- **Directions**:
Begin at the line containing "期货的损益（含佣金）：-247.30" in the entries below and end at the line containing "期货累计净利润：324.00 + (-247.30) = 76.70"; transcribe that range exactly and nothing outside it.

Top of The data

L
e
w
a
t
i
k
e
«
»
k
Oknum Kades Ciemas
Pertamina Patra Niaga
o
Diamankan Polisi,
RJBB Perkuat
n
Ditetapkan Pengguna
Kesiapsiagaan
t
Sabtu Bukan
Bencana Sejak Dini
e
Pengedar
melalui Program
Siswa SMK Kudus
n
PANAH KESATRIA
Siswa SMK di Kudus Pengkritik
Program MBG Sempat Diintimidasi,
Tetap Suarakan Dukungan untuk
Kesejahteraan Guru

Bottom of The data
Top of The data

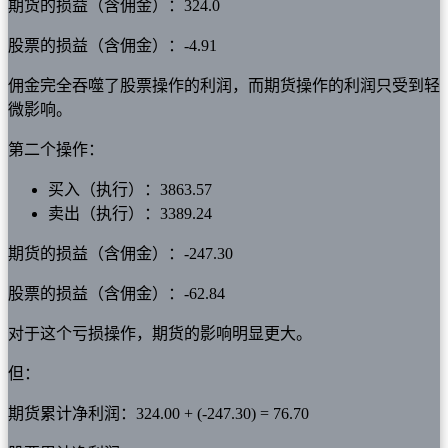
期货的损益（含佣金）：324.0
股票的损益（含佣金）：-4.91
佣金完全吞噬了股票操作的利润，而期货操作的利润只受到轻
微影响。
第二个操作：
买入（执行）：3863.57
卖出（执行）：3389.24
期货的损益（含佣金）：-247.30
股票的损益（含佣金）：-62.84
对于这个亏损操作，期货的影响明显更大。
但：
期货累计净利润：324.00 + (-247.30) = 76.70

Bottom of The data

- **Exercise response**:
期货的损益（含佣金）：-247.30
股票的损益（含佣金）：-62.84
对于这个亏损操作，期货的影响明显更大。
但：
期货累计净利润：324.00 + (-247.30) = 76.70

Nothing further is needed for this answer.